Um die Probleme weiß auch die Wiener Polizei. Im Intranet des Innenministeriums wird Polizisten daher sogar offiziell eine Plattform zur Verfügung gestellt, auf der sie die Möglichkeit haben, Überstunden abzugeben oder ihr Interesse für Überstunden zu bekunden, wird dem KURIER mitgeteilt.
Ein Polizist, der vor allem bei den Corona-Demonstrationen häufig im Einsatz war, ist Jürgen Kruckenfellner. Kruckenfellner ist einer von 35 fertig ausgebildeten Polizisten, die in Wien im vergangenen Jahr gekündigt haben – der KURIER hat berichtet.
Ein Grund dafür waren auch die vielen Überstunden. „Ich habe nur noch für die Arbeit gelebt.
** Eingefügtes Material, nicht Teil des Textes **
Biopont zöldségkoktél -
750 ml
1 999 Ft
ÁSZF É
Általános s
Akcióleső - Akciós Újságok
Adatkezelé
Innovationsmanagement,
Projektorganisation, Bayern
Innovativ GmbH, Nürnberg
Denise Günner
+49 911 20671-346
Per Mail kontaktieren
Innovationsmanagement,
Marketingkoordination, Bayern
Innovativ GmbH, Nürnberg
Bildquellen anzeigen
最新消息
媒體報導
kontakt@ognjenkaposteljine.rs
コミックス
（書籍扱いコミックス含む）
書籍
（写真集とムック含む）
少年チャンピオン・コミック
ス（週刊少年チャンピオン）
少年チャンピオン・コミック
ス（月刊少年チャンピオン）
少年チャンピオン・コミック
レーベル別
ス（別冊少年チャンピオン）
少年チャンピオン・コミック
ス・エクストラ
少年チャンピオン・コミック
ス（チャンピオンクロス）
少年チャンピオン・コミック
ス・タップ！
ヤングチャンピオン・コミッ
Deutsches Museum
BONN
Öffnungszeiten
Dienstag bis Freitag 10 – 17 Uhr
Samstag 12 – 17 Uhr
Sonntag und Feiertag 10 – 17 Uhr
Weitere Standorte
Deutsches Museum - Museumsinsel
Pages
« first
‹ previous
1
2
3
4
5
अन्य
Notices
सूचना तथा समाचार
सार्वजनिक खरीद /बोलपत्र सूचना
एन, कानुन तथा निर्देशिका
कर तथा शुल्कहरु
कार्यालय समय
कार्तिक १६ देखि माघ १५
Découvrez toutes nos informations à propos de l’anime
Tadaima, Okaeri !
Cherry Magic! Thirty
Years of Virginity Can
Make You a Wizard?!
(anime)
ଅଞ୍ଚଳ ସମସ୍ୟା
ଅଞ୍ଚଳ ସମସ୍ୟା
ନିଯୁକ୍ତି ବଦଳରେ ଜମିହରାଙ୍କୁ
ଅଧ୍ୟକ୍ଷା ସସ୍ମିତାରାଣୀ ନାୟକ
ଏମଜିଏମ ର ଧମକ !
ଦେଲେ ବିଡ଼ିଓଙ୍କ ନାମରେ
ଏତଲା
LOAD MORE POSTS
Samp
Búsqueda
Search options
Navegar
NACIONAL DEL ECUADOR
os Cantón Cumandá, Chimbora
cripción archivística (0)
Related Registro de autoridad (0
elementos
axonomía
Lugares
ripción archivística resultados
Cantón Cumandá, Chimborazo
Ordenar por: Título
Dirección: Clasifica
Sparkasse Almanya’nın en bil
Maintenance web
In manchen Monaten habe ich 60 bis 100 Überstunden gemacht“, schildert der 40-Jährige. Es habe sich angefühlt, als mache er zwei Jobs gleichzeitig. Und für das Mehr an Arbeit habe er auch kaum Wertschätzung erhalten, erzählt der Ex-Beamte. Das lasse sich mit einem Familienleben nicht vereinbaren. „Ich kann durchaus nachvollziehen, dass Polizisten ihre Überstunden gegen Bezahlung vermeiden und Feiertage lieber mit ihren Familien verbringen, als arbeiten zu gehen.“
Wenig Kollegialität
Auch wenn es traurig sei, dass Kollegialität offenbar nicht mehr ausreiche, sondern man Geld anbieten muss, um weniger Überstunden machen zu müssen.
Scrollt man durch die Nachrichten in der Chat-Gruppe, scheint sich dieser Verdacht zu bestätigen: Manche Anfragen von Polizisten bleiben unbeantwortet.